Look through the entries. Copy each line that has the word "have".

+++ Material provided

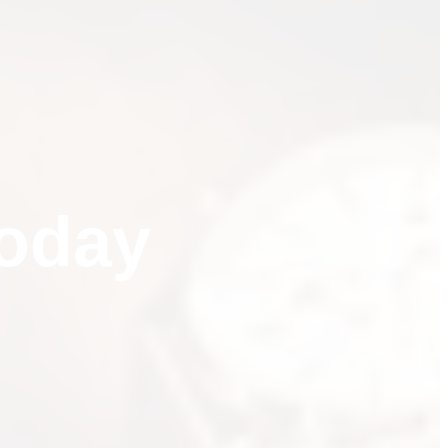
t Your Credit Sco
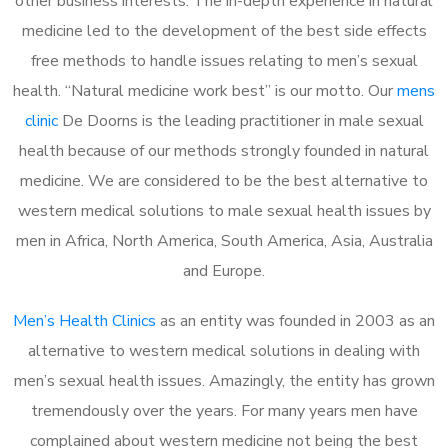
other business interests. The in-depth experience in natural
medicine led to the development of the best side effects
free methods to handle issues relating to men’s sexual
health. “Natural medicine work best” is our motto. Our
mens
clinic
De Doorns is the leading practitioner in male sexual
health because of our methods strongly founded in natural
medicine. We are considered to be the best alternative to
western medical solutions to male sexual health issues by
men in Africa, North America, South America, Asia, Australia
and Europe.
Men’s Health Clinics
as an entity was founded in 2003 as an
alternative to western medical solutions in dealing with
men’s sexual health issues. Amazingly, the entity has grown
tremendously over the years. For many years men have
complained about western medicine not being the best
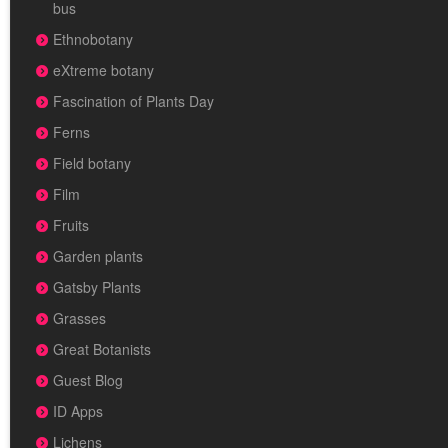
bus
Ethnobotany
eXtreme botany
Fascination of Plants Day
Ferns
Field botany
Film
Fruits
Garden plants
Gatsby Plants
Grasses
Great Botanists
Guest Blog
ID Apps
Lichens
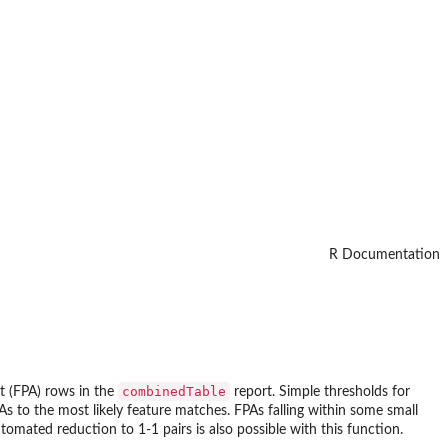
R Documentation
combinedTable
nt (FPA) rows in the
report. Simple thresholds for
As to the most likely feature matches. FPAs falling within some small
tomated reduction to 1-1 pairs is also possible with this function.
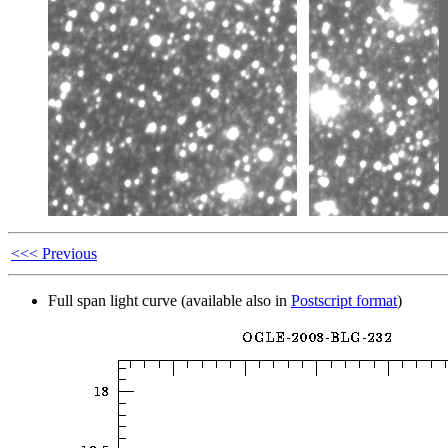
<<< Previous
Full span light curve (available also in
Postscript format
)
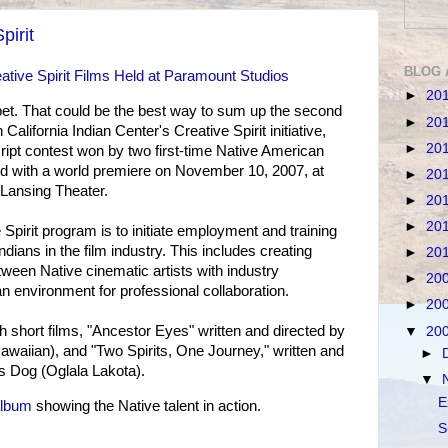
pirit
BLOG 
ative Spirit Films Held at Paramount Studios
►
20
pet. That could be the best way to sum up the second
►
20
alifornia Indian Center's Creative Spirit initiative,
►
20
ript contest won by two first-time Native American
d with a world premiere on November 10, 2007, at
►
20
Lansing Theater.
►
20
►
20
Spirit program is to initiate employment and training
ndians in the film industry. This includes creating
►
20
tween Native cinematic artists with industry
►
20
n environment for professional collaboration.
►
20
 short films, "Ancestor Eyes" written and directed by
▼
20
waiian), and "Two Spirits, One Journey," written and
►
 Dog (Oglala Lakota).
▼
E
album
showing the Native talent in action.
S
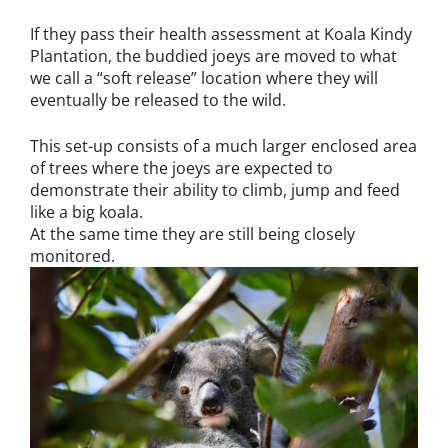
If they pass their health assessment at Koala Kindy
Plantation, the buddied joeys are moved to what
we call a “soft release” location where they will
eventually be released to the wild.
This set-up consists of a much larger enclosed area
of trees where the joeys are expected to
demonstrate their ability to climb, jump and feed
like a big koala.
At the same time they are still being closely
monitored.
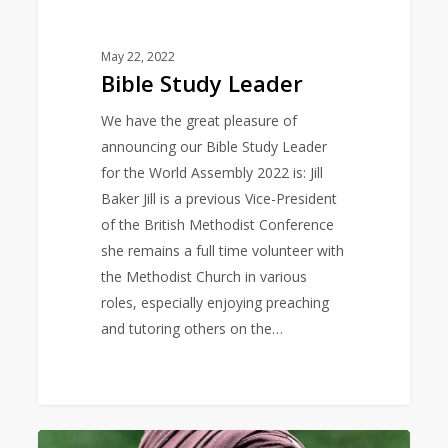
May 22, 2022
Bible Study Leader
We have the great pleasure of
announcing our Bible Study Leader
for the World Assembly 2022 is: Jill
Baker Jill is a previous Vice-President
of the British Methodist Conference
she remains a full time volunteer with
the Methodist Church in various
roles, especially enjoying preaching
and tutoring others on the…
Keynote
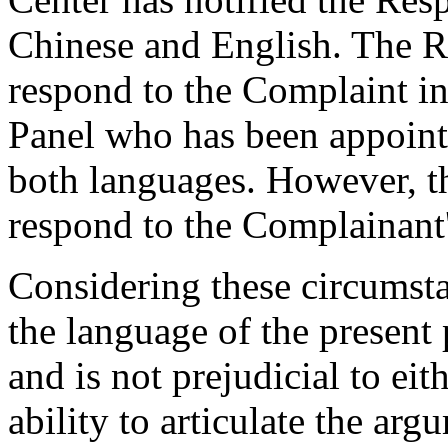
Chinese and English. The R
respond to the Complaint in
Panel who has been appointe
both languages. However, t
respond to the Complainant'
Considering these circumsta
the language of the present 
and is not prejudicial to eit
ability to articulate the arg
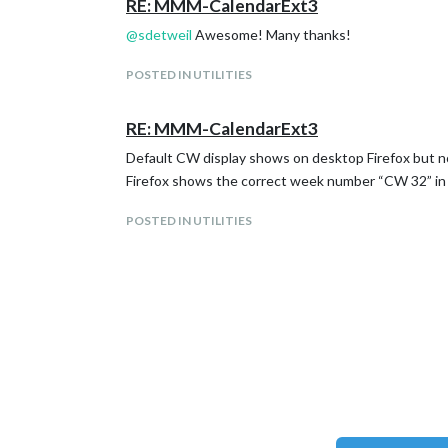
RE: MMM-CalendarExt3
@
sdetweil
Awesome! Many thanks!
POSTED IN UTILITIES
RE: MMM-CalendarExt3
Default CW display shows on desktop Firefox but no
Firefox shows the correct week number “CW 32” in thi
POSTED IN UTILITIES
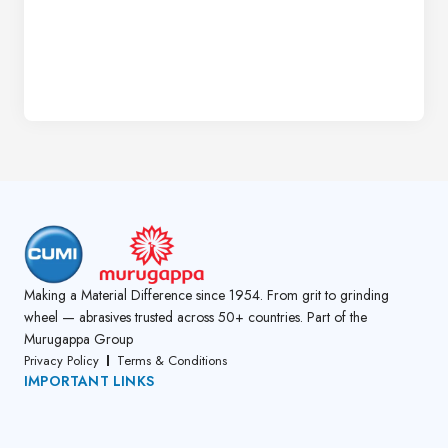
Making a Material Difference since 1954. From grit to grinding
wheel — abrasives trusted across 50+ countries. Part of the
Murugappa Group
Privacy Policy
Terms & Conditions
IMPORTANT LINKS
About Us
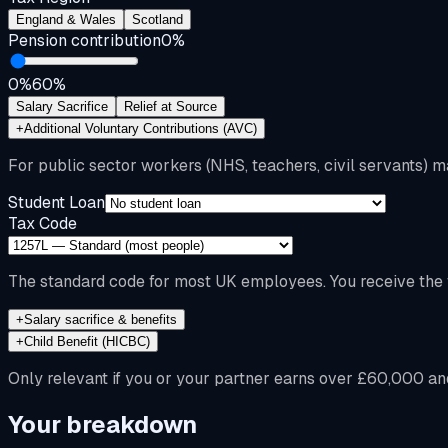
England & Wales
Scotland
Pension contribution
0
%
0%
60%
Salary Sacrifice
Relief at Source
+
Additional Voluntary Contributions (AVC)
For public sector workers (NHS, teachers, civil servants) m
Student Loan
Tax Code
The standard code for most UK employees. You receive the f
+
Salary sacrifice & benefits
+
Child Benefit (HICBC)
Only relevant if you or your partner earns over £60,000 an
Your breakdown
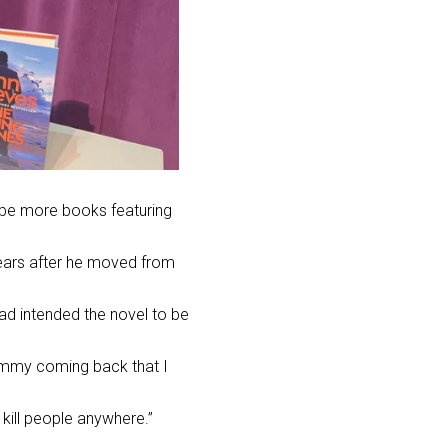
d be more books featuring
ears after he
moved from
had intended the novel to be
 Jimmy coming back that I
 kill people anywhere.”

++++++

[Exercise result]
tremendously over the years. For many years men have
We have the great pleasure of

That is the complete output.